* [TASK INPUT]
▼
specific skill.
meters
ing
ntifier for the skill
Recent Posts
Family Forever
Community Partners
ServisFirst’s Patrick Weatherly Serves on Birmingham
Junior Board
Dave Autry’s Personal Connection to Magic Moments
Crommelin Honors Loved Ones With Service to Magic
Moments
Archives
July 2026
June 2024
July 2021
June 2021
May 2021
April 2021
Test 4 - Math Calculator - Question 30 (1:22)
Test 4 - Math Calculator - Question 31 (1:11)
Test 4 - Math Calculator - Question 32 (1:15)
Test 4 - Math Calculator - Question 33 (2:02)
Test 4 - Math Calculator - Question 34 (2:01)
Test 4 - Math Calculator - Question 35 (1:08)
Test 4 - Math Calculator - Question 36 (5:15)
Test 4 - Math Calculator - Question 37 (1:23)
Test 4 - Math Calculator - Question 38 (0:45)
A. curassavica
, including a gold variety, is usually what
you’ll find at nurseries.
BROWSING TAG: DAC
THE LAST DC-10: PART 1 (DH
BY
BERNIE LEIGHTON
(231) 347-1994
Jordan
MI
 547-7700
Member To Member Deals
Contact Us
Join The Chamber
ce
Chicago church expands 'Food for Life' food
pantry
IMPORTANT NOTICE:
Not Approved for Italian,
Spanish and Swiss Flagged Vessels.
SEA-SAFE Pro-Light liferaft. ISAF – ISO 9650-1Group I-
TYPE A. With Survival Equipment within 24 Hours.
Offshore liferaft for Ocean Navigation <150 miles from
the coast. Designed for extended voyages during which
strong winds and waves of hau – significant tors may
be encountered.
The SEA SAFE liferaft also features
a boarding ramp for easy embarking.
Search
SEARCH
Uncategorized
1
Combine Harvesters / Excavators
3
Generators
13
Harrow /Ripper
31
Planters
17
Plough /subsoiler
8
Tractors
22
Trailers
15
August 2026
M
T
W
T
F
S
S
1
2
▲
* [TRY IT] Reproduce every record in full, keeping each one exactly as it reads.

* [SOLUTION FOR THIS TASK]
specific skill.
meters
ing
ntifier for the skill
Recent Posts
Family Forever
Community Partners
ServisFirst’s Patrick Weatherly Serves on Birmingham
Junior Board
Dave Autry’s Personal Connection to Magic Moments
Crommelin Honors Loved Ones With Service to Magic
Moments
Archives
July 2026
June 2024
July 2021
June 2021
May 2021
April 2021
Test 4 - Math Calculator - Question 30 (1:22)
Test 4 - Math Calculator - Question 31 (1:11)
Test 4 - Math Calculator - Question 32 (1:15)
Test 4 - Math Calculator - Question 33 (2:02)
Test 4 - Math Calculator - Question 34 (2:01)
Test 4 - Math Calculator - Question 35 (1:08)
Test 4 - Math Calculator - Question 36 (5:15)
Test 4 - Math Calculator - Question 37 (1:23)
Test 4 - Math Calculator - Question 38 (0:45)
A. curassavica
, including a gold variety, is usually what
you’ll find at nurseries.
BROWSING TAG: DAC
THE LAST DC-10: PART 1 (DH
BY
BERNIE LEIGHTON
(231) 347-1994
Jordan
MI
 547-7700
Member To Member Deals
Contact Us
Join The Chamber
ce
Chicago church expands 'Food for Life' food
pantry
IMPORTANT NOTICE:
Not Approved for Italian,
Spanish and Swiss Flagged Vessels.
SEA-SAFE Pro-Light liferaft. ISAF – ISO 9650-1Group I-
TYPE A. With Survival Equipment within 24 Hours.
Offshore liferaft for Ocean Navigation <150 miles from
the coast. Designed for extended voyages during which
strong winds and waves of hau – significant tors may
be encountered.
The SEA SAFE liferaft also features
a boarding ramp for easy embarking.
Search
SEARCH
Uncategorized
1
Combine Harvesters / Excavators
3
Generators
13
Harrow /Ripper
31
Planters
17
Plough /subsoiler
8
Tractors
22
Trailers
15
August 2026
M
T
W
T
F
S
S
1
2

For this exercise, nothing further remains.